# Monster Cypripedium in my front garden



## edkravcik (May 27, 2015)

Obtained at a local orchid show about 10 years ago as a division with 2 eyes. 

Blooms religiously last week of May every year with zero special care and steadily increases each year

Last year there were 97 flowers. I have over 110 this year


----------



## paphioboy (May 27, 2015)

:drool: :drool: :drool: :clap: :clap: :clap:


----------



## NYEric (May 28, 2015)

Sweet, thanks for sharing.


----------



## cnycharles (May 28, 2015)

Nice. That's a southern small yellow ladyslipper? Only group of that I've ever seen had around 100 flowers in a clump maybe 4' across, very compact 


Sent from my iPhone using Tapatalk


----------



## edkravcik (May 28, 2015)

Quite honestly it wasn't labelled when I purchased it. It was $10 at the SOOS members table at their show so I took a chance. 

It is small. Stands about 12-14 inches tall. I know that there is some disagreement as to whether the yellow slippers are one or several species so I won't speculate as to exactly what to call it


----------



## phrag guy (May 28, 2015)

great clump


----------



## Wendy (May 28, 2015)

That is amazing!!! Awesome ...you certainly picked the right place for it!:clap:


----------



## My Green Pets (May 28, 2015)

Would love to see a handful of the soil, to see what it is composed of!


----------



## eggshells (May 28, 2015)

Do you grow it in full sun?


----------



## edkravcik (May 28, 2015)

Northern exposure. Gets about 2 hours direct sun midday and indirect light the rest of the day

The soil I am ashamed to say is terrible. Just soil with nothing added and a top dress of cedar mulch. It never gets fertilizer. Every other plant in that garden has had to be replaced because they can't take the location and soil. But this guy is virtually indestructible ( hope I didn't just jinx it)

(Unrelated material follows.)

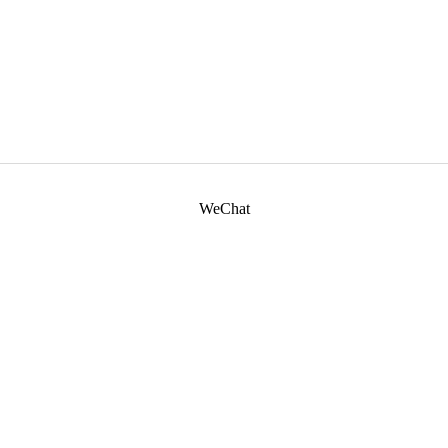
WeChat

As for climate/geography- I am in the Niagara region of Ontario on the southern shore of Lake Ontario.


----------



## Marco (May 28, 2015)

Whatever the name is that looks great.

Thanks


----------



## SlipperKing (May 28, 2015)

Just awesome, naturalized.


----------



## KyushuCalanthe (May 29, 2015)

Those small flowered parviflorum varieties sure can make big clumps. Awesome! Does it have a sweet scent?


----------



## MaryPientka (May 29, 2015)

Fantastic!


----------



## edkravcik (May 29, 2015)

I have not detected any scent but I had my nose broken twice when I was younger so I have a very poor sense of smell.


----------



## Happypaphy7 (May 29, 2015)

Yeah, cypripedium make for great yard plants! 
Yours look wonderful in a big clump.


----------



## Ozpaph (May 30, 2015)

great display


----------



## lepetitmartien (May 30, 2015)

WOUAH!

Congrats!


----------



## aquacorps (May 30, 2015)

Are you on the escarpment? (hope I spelled it right). My X-wife had family in St Cath. I miss N-O-T-L


----------



## edkravcik (May 31, 2015)

I am right in St. Catharines on the lake across from Port Dalhousie. 

The lake and location really helps to keep temperatures more moderate in the winter and more humid in the summer. It may well be part of the reason the Cyp in the garden does so well even though it normally is, I understand, naturally found further south.


----------



## John M (May 31, 2015)

Wow! Well grown! Perhaps the poor soil is part of what it likes? 'Would love to see a bigger, clearer photo. That plant is really something! I've seen this variety (It looks like parviflorum v. parviflorum), growing up North too. It's range is pretty large; but, they all don't clump like that! Congrats!


----------